The funnel, which on many classic yachts becomes an ornament (sometimes used to store deck chairs or brooms and brushes) still works as a conduit for the clean exhaust produced by a very modern class-approved Capstone microturbine. “It’s funny,” says the captain, “when we start the turbine, a little steam rises that looks like a white cloud.”
The owner wanted the interior to be modern, comfortable and family-friendly. To this end, he decided to keep the original teak wheel in what is now a paperless wheelhouse. Children, he thought, would get a kick out of turning it, but he did not care if it still worked.
The shipyard could not abide the idea of a decorative wheel and so they rigged it to work with the modern electronics. “It works flawlessly; that’s the only thing we used on sea trials,” Dibbits says. “All (the captain) has to do is to make sure he disengages it when the kids play with it.”
The traditional teak wheel is an eye-catching piece in the otherwise white pilothouse. “It looks like it’s made for Captain Haddock,” says Tracey Canavaggio of Van Geest Design. The designer, who does work for Feadship, was introduced to the captain by the shipyard. The boat was classical enough; they did not want darker woods and historical references, they wanted something fresh and livable.
“It was clear it would be a family boat, uncluttered, simple to live and practical for the crew,” says Canavaggio who handled the project with design partner Pieter Van Geest. “We started with a Scandinavian design, minimal lines but keeping it warm as well, and because it’s going to be mostly in the Med, we said let’s keep it white and crisp,” she says.
The main idea was that of a beach house for carefree living. The cabins have large comfortable beds and the showers stalls, all with bench seats, are spacious. The materials are easy to care for. The children’s cabin is part of a two-cabin suite in the aft section of the boat and has bunk beds, because kids love to climb. They gave the crew direct access to the galley on main deck and had a good time outfitting the galley with all that’s needed to serve up quality meals and drinks.

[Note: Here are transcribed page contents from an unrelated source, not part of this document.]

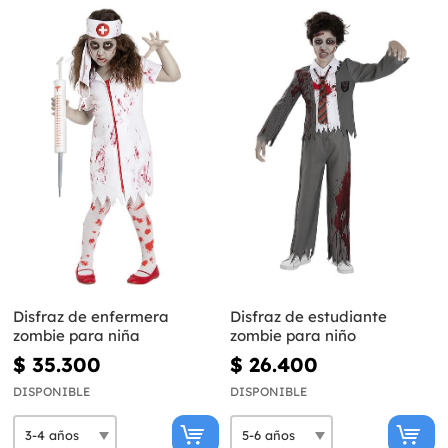
Disfraz de enfermera
Disfraz de estudiante
zombie para niña
zombie para niño
$ 35.300
$ 26.400
DISPONIBLE
DISPONIBLE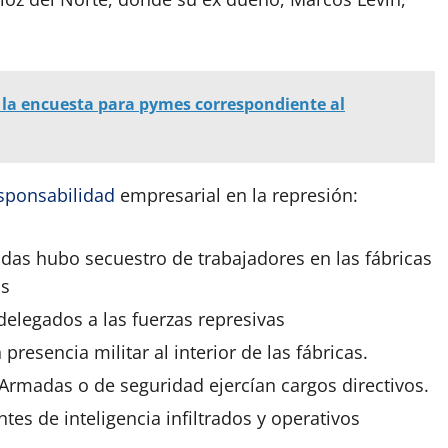
la encuesta para pymes correspondiente al
sponsabilidad
empresarial en la represión:
zadas hubo secuestro de
trabajadores
en las fábricas
as
 delegados a las fuerzas represivas
 presencia militar al
interior
de las fábricas.
s Armadas o de seguridad ejercían cargos directivos.
entes de
inteligencia
infiltrados y operativos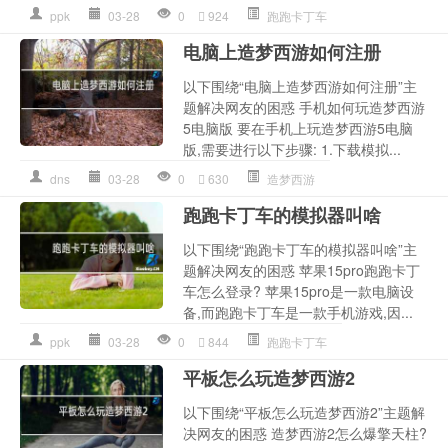
ppk
03-28
0
924
跑跑卡丁车
电脑上造梦西游如何注册
以下围绕“电脑上造梦西游如何注册”主
题解决网友的困惑 手机如何玩造梦西游
5电脑版 要在手机上玩造梦西游5电脑
版,需要进行以下步骤: 1.下载模拟...
dns
03-28
0
630
造梦西游
跑跑卡丁车的模拟器叫啥
以下围绕“跑跑卡丁车的模拟器叫啥”主
题解决网友的困惑 苹果15pro跑跑卡丁
车怎么登录? 苹果15pro是一款电脑设
备,而跑跑卡丁车是一款手机游戏,因...
ppk
03-28
0
844
跑跑卡丁车
平板怎么玩造梦西游2
以下围绕“平板怎么玩造梦西游2”主题解
决网友的困惑 造梦西游2怎么爆擎天柱?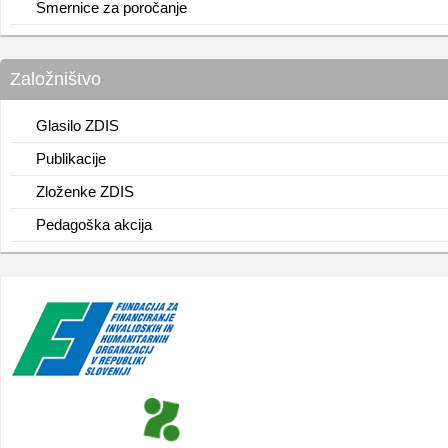
Smernice za poročanje
Založništvo
Glasilo ZDIS
Publikacije
Zloženke ZDIS
Pedagoška akcija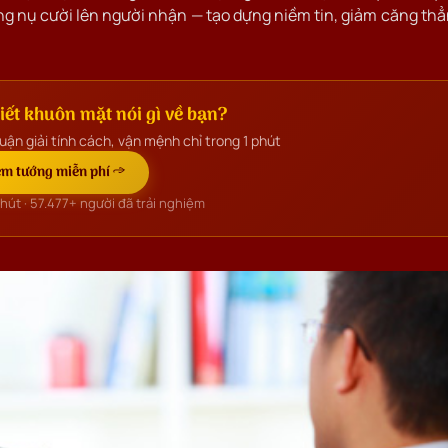
ng nụ cười lên người nhận — tạo dựng niềm tin, giảm căng th
ết khuôn mặt nói gì về bạn?
uận giải tính cách, vận mệnh chỉ trong 1 phút
m tướng miễn phí →
phút ·
57.477+
người đã trải nghiệm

Contrasting with white bulkheads and ceilings, are oiled teak floors, dark stained spruce details and touches of colour for throw pillows and accessories.
Almost nothing was pulled off a shelf in a boutique. The owner introduced the designers to Belgian furniture maker Reul Frères and together they created nearly all the innovative, stylish furniture on board.
Most of the outdoor furniture is built out of Corian, including the outside of sofas that look as smooth and shapely as eggshells. Because the yacht has a lot of camber, they devised a creative way to fasten the furniture to the deck using two disks on wedges. “You turn them until you find the right curvature,” Canavaggio says. They also designed foldable deck chairs built in teak, stainless steel and linen. They are wide, sturdy, stable and elegant. Like Istros herself, they are a mix of classic and modern – timeless but new.
It’s unavoidable that people will ask, could the owner have built a new Feadship and get the same results? The answer is no. “If you try to build the same boat new, you would not be able to do it (because boatbuilding and rules have change so much). You can’t just make a replica. It’s not how it works,” Dibbits says.
“A new boat is just not the same. When you get on board an older boat, you know it has a history. You can feel it. It’s psychological but it is also the way it looks,” the captain says.
Istros no longer has blue-violet bathrooms or a big white telephone. But she has plenty a nosy reporter can marvel at – an internet-based TV system, fast induction phone chargers, flat panel antennas and a small turbine that spins on air bearings to power them all. She is a better version of her former self.